=== Dataset excerpts ===
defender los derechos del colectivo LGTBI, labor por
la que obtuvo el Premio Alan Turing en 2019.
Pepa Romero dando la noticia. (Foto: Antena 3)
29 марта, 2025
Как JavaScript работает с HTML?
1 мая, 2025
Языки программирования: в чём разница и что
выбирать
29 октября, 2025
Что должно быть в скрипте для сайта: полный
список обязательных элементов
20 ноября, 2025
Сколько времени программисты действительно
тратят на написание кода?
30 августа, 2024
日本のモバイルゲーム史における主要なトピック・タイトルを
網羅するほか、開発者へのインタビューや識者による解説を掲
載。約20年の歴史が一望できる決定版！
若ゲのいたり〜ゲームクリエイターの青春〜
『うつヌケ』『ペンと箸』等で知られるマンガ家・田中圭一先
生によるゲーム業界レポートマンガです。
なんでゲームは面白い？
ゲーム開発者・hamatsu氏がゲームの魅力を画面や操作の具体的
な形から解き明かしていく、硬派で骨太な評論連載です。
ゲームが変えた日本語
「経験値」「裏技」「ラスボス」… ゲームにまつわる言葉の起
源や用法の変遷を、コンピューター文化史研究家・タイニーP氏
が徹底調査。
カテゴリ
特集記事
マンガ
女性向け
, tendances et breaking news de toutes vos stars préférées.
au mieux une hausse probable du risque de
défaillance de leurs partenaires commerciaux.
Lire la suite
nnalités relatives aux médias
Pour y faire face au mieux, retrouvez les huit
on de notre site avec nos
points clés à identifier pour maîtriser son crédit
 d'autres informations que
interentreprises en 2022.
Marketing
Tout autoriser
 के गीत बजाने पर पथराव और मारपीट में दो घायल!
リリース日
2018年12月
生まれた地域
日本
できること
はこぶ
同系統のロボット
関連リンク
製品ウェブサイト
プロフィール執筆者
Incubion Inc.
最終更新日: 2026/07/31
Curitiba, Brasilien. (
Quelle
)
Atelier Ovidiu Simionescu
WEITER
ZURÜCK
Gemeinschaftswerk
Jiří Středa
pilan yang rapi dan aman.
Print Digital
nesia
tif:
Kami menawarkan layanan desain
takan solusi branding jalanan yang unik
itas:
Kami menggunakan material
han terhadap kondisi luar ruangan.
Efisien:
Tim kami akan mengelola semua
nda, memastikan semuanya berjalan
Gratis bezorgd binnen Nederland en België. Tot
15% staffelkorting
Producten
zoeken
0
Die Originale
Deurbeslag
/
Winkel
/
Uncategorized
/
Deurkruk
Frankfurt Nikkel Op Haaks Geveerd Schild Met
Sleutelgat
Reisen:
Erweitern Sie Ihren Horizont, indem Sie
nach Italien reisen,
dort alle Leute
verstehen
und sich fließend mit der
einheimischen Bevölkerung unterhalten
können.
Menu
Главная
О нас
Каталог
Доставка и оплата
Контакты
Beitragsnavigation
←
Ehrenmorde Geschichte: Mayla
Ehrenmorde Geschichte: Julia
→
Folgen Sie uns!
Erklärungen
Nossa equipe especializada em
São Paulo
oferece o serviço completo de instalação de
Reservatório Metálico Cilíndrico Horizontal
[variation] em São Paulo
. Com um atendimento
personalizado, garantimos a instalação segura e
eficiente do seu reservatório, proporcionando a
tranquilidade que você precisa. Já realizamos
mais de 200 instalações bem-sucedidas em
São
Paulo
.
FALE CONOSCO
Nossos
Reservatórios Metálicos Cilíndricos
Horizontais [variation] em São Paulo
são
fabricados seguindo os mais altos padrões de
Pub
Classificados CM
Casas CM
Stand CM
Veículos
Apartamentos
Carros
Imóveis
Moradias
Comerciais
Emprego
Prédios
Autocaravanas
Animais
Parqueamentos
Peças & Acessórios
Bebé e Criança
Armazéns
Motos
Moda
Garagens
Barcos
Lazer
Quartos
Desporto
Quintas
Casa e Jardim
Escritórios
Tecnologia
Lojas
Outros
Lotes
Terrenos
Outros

=== Instructions for the task ===
Look over the material above and show each line where "Ehrenmorde" appears.

=== Your response ===
Ehrenmorde Geschichte: Mayla
Ehrenmorde Geschichte: Julia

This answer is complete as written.